======== Supplied data
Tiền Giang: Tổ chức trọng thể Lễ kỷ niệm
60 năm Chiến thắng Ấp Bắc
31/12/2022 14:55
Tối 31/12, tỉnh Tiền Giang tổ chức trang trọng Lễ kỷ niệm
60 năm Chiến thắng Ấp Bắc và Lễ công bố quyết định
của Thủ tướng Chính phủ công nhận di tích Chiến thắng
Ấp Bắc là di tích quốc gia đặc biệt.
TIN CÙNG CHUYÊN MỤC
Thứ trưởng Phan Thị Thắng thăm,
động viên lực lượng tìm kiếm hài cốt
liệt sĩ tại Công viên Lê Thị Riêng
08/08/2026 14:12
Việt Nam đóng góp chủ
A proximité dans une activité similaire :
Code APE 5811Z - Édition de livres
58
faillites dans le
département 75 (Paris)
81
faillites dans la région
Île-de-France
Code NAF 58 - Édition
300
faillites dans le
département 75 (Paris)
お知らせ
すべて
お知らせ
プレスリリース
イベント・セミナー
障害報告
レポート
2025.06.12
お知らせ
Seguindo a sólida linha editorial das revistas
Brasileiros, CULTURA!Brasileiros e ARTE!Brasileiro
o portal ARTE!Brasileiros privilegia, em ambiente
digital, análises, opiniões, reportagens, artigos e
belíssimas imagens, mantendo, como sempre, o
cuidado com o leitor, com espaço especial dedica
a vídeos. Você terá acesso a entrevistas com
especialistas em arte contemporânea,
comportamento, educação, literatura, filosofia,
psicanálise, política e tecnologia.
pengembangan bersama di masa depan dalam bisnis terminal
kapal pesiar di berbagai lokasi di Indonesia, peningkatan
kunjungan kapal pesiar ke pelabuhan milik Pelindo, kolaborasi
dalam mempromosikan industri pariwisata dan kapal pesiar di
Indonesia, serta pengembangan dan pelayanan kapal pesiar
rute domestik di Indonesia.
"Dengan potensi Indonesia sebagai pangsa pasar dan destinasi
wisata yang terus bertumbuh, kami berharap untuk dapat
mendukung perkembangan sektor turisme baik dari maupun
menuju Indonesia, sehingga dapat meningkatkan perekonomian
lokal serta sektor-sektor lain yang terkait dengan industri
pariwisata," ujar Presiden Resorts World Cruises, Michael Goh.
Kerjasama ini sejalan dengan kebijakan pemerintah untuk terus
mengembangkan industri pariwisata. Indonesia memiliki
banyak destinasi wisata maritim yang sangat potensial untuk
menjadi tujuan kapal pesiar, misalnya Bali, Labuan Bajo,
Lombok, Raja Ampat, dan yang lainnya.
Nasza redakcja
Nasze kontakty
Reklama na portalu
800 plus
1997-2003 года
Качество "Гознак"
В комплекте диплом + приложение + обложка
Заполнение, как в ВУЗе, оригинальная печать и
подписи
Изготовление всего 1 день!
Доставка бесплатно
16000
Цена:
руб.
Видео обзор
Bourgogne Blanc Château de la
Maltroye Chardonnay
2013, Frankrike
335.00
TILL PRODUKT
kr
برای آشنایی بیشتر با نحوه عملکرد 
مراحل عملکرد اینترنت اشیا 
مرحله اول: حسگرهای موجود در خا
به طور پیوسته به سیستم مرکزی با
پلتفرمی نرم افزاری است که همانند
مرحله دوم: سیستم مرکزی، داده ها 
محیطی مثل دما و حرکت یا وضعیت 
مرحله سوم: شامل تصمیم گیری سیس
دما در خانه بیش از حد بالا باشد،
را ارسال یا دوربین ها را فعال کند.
================
Task description – Show each line of the material holding "سیستم".

Exercise solution –
به طور پیوسته به سیستم مرکزی با
مرحله دوم: سیستم مرکزی، داده ها 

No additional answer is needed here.